First of all, congratulations for the research work done, I am aware of how difficult it is to conduct research without financial support. I will now mention just one recommendation for clearer and more precise information on your results. Regarding the methodology, I have to congratulate you on your work.

In the summary section I recommend not to use abbreviations like KM or TA and to use the full term.

In the treatment section I recommend a more detailed description of the treatment, as well as indicating the order of application and the days of duration of each treatment. I recommend the use of a treatment protocol table. The detail of the treatment during the hospital stay is not sufficient and does not establish a clear treatment protocol to be evaluated. Such a well-defined protocol would avoid reproducing or replicating the article, which would be a serious mistake for publication.

In the primary outcome section, it is recommended to indicate whether the pain measurement is done only once in each period or averaged over several days.
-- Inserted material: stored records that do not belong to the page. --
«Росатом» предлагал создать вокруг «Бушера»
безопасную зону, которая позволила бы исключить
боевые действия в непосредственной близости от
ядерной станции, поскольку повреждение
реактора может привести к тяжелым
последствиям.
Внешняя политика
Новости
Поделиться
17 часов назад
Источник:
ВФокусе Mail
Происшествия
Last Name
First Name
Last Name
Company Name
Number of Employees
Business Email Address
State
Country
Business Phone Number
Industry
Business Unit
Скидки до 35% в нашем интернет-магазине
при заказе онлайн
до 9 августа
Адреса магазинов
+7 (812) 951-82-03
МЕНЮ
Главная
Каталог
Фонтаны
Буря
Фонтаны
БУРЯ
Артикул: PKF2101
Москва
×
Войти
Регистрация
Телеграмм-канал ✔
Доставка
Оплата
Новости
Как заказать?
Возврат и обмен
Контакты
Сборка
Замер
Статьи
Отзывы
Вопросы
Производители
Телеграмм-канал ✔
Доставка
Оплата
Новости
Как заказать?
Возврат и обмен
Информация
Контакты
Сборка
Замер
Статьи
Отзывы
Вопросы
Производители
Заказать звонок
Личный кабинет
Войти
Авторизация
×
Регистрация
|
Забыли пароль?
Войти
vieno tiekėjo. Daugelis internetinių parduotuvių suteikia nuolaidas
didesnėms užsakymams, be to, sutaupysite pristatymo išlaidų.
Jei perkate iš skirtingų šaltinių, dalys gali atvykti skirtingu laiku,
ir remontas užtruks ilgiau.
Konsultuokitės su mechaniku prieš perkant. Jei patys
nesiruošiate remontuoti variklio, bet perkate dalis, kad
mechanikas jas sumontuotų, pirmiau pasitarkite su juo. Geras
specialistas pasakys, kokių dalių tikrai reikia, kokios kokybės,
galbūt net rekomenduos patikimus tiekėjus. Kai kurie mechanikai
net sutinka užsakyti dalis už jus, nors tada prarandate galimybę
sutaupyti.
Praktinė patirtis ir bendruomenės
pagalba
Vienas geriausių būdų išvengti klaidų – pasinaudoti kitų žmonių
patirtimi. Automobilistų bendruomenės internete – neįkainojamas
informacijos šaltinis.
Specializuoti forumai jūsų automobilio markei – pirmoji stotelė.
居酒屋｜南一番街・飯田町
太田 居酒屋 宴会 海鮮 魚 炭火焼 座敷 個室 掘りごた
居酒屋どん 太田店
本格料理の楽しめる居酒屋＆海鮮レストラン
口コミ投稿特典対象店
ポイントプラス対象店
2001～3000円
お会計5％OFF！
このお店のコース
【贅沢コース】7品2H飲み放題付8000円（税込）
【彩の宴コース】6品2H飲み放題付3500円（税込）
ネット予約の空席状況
The discussion is more about restating the results than discussing or comparing them with other studies. Proof of this is that less than 5 references are used throughout the discussion. I advocate a reorganisation of the discussion and increase the depth of the comparisons of your results with previous studies.

Due to the large loss of samples during the study, the conclusion should be more cautious, for example, this study found that integrative KM treatment CAN REDUCE low back pain, improve low back dysfunction and improve quality of life in patients with existing acute low back pain - mild scoliosis. MORE RESEARCH IS NEEDED TO CONFIRM THIS SUSPICION.